The last piece of the puzzle is the software running the show. Most digital signage applications require some type of CMS software. That would be the content management system people use to manage and create content, prepare schedules or set up rules that determine when and how content will be played. Most CMS software requires a media player of some sort. In other cases, the CMS may simply display the content in a full screen web browser. CMS products often feature a dashboard of sorts, so end-users can interact with the system. Then you have the different types of CMS products. Some are delivered via the cloud (as in, Software as a Service, or SaaS) and others require a local server of some type which is managed by the end-user, or by a technical resource.

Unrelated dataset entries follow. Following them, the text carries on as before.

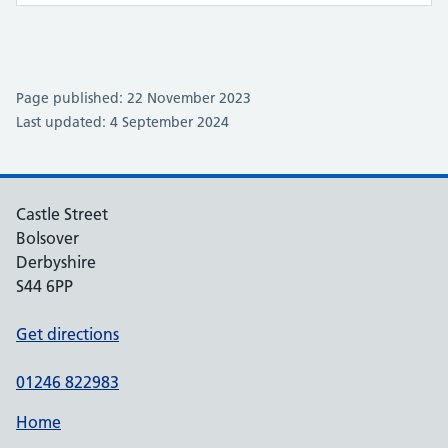
Page published: 22 November 2023
Last updated: 4 September 2024
Castle Street
Bolsover
Derbyshire
S44 6PP
Get directions
01246 822983
Home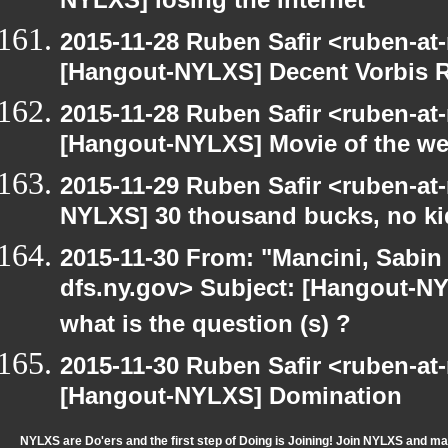
NYLXS] losing the internet
2015-11-28 Ruben Safir <ruben-at
[Hangout-NYLXS] Decent Vorbis 
2015-11-28 Ruben Safir <ruben-at
[Hangout-NYLXS] Movie of the w
2015-11-29 Ruben Safir <ruben-at
NYLXS] 30 thousand bucks, no ki
2015-11-30 From: "Mancini, Sabin
dfs.ny.gov> Subject: [Hangout-N
what is the question (s) ?
2015-11-30 Ruben Safir <ruben-at
[Hangout-NYLXS] Domination
NYLXS are Do'ers and the first step of Doing is Joining! Join NYLXS and m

CMS software has evolved a lot since the industry’s early days. Today’s CMS software is easier to install, use, and manage than the early products. There are still products that are more complex and require specific technical expertise, but the trend is leaning towards user friendliness.

When you put it all together, it’s easy to see why the sector has taken off and become so popular.


The digital signage industry has achieved some sort of “critical mass”, since all the pieces are readily available and more affordable than ever. Less technical knowledge is required, so more and more people use digital signage for all sorts of uses:

  • Engaging customers and staff.
    • Lobby welcoming screen.
    • Information kiosk.
    • Employee training.
  • Presenting statistics, financial information, real-time data.
    • Informational dashboards.
    • Stock prices.
    • Currency prices.
    • Call-center statistics.
    • Sales figures.
  • Advertising products and services.
    • Restaurant menu boards.
    • Retail, point-of-sale signage.
    • Indoor and outdoor advertising (d-o-o-h).
  • Industrial and commercial applications.
    • Employee productivity statistics.
    • General information.
    • Safety notices.
    • Emergency/evacuation notices.
  • Museums and attractions.
    • Exhibit signage.
    • Queue management.
    • Donor walls.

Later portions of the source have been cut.